# Stored data
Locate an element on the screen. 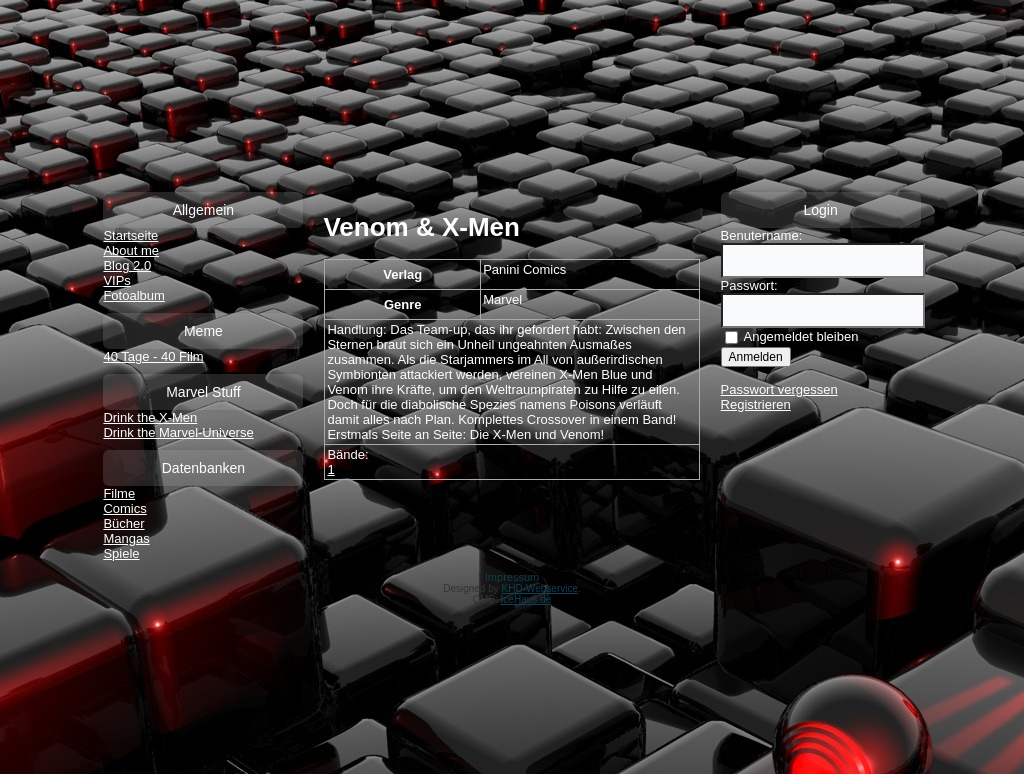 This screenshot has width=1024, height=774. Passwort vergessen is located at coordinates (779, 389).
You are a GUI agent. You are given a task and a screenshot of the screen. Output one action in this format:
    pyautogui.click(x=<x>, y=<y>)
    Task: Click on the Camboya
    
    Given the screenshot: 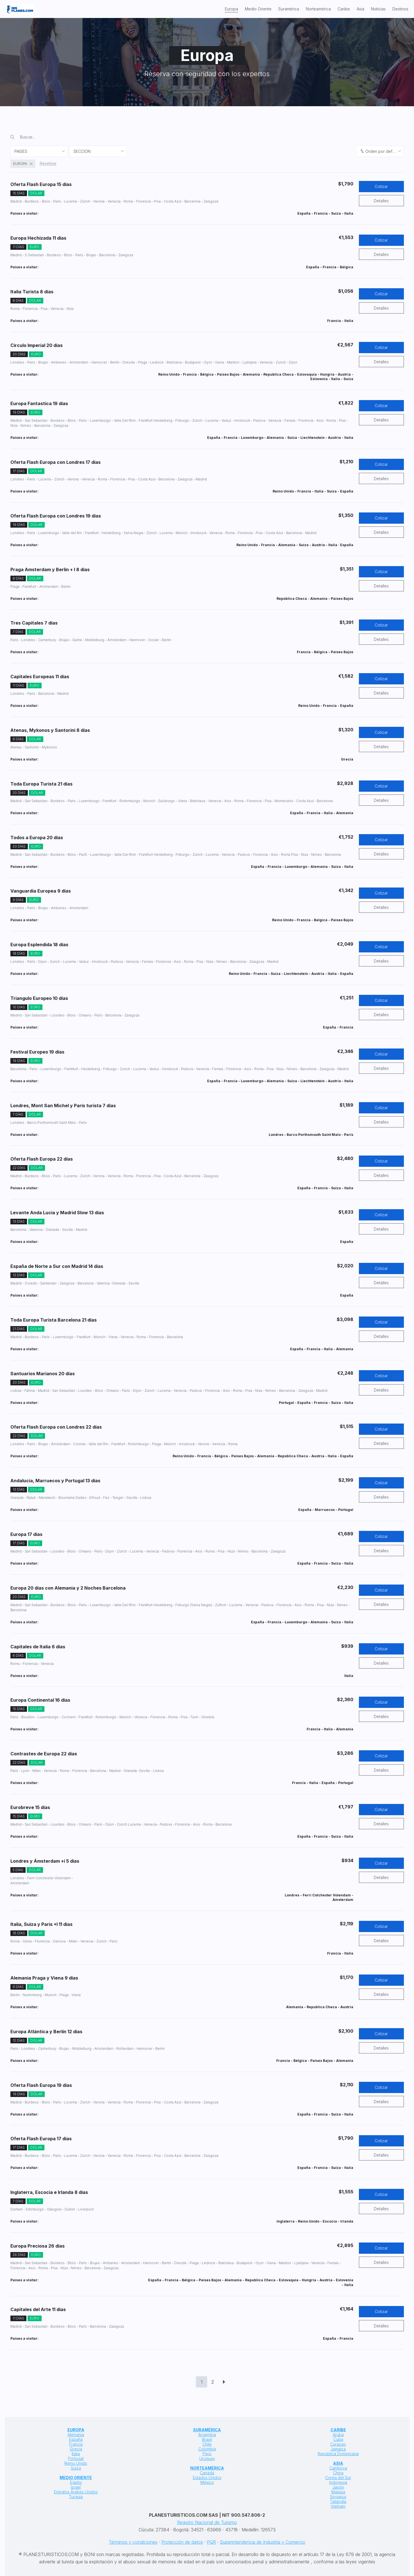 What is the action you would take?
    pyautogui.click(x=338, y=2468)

# Directions for this task
Look above for the line with "You are a GUI"; retype exactly that line, every line after it up to the line with "Task: Click on the Camboya", and that line too, nothing else.

# Finished exercise
You are a GUI agent. You are given a task and a screenshot of the screen. Output one action in this format:
    pyautogui.click(x=<x>, y=<y>)
    Task: Click on the Camboya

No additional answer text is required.